US: The rising risk of recession
The US ISM manufacturing index has historically been one of the best lead economic indicators and the fact all the main components are now in contraction territory is a major cause for concern. With new tariffs coming into effect and the global backdrop continuing to weaken the threat of a recession is rising, which will force the Fed into further rate cuts
49.1 |
Manufacturing ISM indexWeakest reading in over three years |
Another manufacturing miss
The ISM manufacturing index has come in at 49.1 for August versus 51.2 in July. This is the first sub-50 reading (the expansion/contraction boundary) since August 2016 and is the weakest figure since January 2016. The consensus had expected a slight rise based on the regional surveys already published and as the chart below shows, this is a clear disappointment that will provide further fuel to the market and President Trump’s desire for further Federal Reserve interest rate cuts.

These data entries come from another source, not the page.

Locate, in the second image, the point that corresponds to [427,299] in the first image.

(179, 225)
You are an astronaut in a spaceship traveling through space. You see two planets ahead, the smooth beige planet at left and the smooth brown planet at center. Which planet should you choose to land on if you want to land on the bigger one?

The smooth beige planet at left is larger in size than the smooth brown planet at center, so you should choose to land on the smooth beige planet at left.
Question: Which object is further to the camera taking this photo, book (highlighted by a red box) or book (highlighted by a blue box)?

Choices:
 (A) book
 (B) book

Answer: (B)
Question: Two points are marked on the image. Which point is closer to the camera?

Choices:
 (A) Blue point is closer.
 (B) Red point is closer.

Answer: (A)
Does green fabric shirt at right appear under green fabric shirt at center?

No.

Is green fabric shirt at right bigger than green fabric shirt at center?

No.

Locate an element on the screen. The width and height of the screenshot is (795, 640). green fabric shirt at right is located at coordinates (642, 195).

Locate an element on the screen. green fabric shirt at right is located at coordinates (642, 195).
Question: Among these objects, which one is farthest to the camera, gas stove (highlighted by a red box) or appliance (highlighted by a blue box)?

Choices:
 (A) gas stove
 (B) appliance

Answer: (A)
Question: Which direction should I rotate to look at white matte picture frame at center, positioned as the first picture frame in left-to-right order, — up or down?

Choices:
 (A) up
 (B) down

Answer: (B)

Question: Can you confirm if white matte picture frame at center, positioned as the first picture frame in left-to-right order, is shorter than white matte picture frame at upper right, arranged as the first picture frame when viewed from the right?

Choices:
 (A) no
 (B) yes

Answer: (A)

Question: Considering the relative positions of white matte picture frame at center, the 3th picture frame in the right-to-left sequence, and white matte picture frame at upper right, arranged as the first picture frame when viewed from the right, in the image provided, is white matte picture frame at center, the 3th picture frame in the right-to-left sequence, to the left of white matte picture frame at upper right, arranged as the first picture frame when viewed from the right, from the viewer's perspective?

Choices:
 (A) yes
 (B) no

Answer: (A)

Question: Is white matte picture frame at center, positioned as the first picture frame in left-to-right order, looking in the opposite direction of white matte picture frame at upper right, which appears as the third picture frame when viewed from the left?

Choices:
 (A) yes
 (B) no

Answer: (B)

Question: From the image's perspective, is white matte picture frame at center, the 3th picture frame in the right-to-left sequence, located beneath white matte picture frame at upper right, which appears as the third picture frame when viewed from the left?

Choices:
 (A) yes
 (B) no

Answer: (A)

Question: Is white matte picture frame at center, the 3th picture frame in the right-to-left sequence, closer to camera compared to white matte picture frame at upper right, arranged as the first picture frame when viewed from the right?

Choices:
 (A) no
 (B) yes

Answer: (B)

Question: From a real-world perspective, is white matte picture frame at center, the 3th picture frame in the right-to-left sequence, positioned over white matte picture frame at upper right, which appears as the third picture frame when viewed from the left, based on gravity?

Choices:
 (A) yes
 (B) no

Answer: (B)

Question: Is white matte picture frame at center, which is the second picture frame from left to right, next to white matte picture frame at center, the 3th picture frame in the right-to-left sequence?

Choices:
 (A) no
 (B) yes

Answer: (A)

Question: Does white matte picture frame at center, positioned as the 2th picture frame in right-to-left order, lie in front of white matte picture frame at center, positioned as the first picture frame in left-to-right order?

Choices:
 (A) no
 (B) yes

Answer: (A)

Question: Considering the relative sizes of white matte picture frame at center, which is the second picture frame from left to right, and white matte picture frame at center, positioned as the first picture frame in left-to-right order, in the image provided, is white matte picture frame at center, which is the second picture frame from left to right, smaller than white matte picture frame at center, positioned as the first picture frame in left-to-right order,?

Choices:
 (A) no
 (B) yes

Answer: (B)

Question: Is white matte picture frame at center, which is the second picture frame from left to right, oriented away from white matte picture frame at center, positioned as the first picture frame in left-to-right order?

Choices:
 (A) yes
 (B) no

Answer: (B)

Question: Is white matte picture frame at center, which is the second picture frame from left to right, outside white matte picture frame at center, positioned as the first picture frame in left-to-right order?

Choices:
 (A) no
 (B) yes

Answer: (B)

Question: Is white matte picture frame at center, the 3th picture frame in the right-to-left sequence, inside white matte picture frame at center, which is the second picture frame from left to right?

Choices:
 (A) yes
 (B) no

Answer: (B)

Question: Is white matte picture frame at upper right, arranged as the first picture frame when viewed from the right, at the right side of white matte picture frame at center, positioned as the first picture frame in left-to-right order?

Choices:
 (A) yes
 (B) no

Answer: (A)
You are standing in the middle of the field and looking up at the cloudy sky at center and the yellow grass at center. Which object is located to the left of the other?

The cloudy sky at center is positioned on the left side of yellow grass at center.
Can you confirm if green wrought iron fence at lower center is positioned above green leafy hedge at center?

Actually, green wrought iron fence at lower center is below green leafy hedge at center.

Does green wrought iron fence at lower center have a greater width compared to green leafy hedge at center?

The ISM is worse than what the regional indicators are suggesting
More weakness ahead...
Production, new orders and the employment components all fell into contraction territory and suggest the sector is feeling broad-based pain. Just 17% of America’s manufacturing industry is seeing orders rise with just 22% experiencing higher production. Unsurprisingly new export orders were particularly hard hit through a combination of weaker global demand, the stronger dollar and retaliatory tariffs from China. This component fell to 43.3 - the weakest reading since April 2009 and it will almost certainly fall further.
Just 17% of America’s manufacturing industry is seeing orders rise with just 22% experiencing higher production
The charts below suggest that we are going to see much weaker industrial production and employment figures in upcoming releases. Manufacturing output is already down 1.6% year to date with output 5% below the November 2007 peak. It offers bad news for Friday’s US jobs report too with today’s ISM employment component pointing to a 10,000 contraction in manufacturing employment – this would be the first negative manufacturing jobs growth for three years.
ISM points to weaker output and employment
Implications for interest rates
With new tariffs having taken effect on Sunday and with more to come in October and December the risk is that the surveys move lower again in the months ahead. It is important to remember that the Institute of Supply Management suggests that a reading above 42.9 “generally indicates an expansion of the overall economy”, and given the clear strength of the consumer sector the US economy appears to be some way off a recession for now.
However, the attritional nature of the US-China trade tensions and the weakening global growth outlook is hitting sentiment while higher tariffs are putting up costs and hurting supply chains. The result is that corporate profitability is deteriorating and there is already evidence, as acknowledged by the Federal Reserve, that this is leading to weaker investment spending. There is the risk that employment growth softens more broadly (not just manufacturing) too.
Given the potential for the slowdown to spread to other sectors (weaker equity markets hurting consumer sentiment, negative yield curve curtailing credit supply from the banks, for example) and the fact other major central banks are moving in the direction of policy loosening, which is pushing the dollar higher, we look towards the Fed to offer more support to the US economy.
We expect 25bp interest rate cuts at both the September and the December FOMC meetings.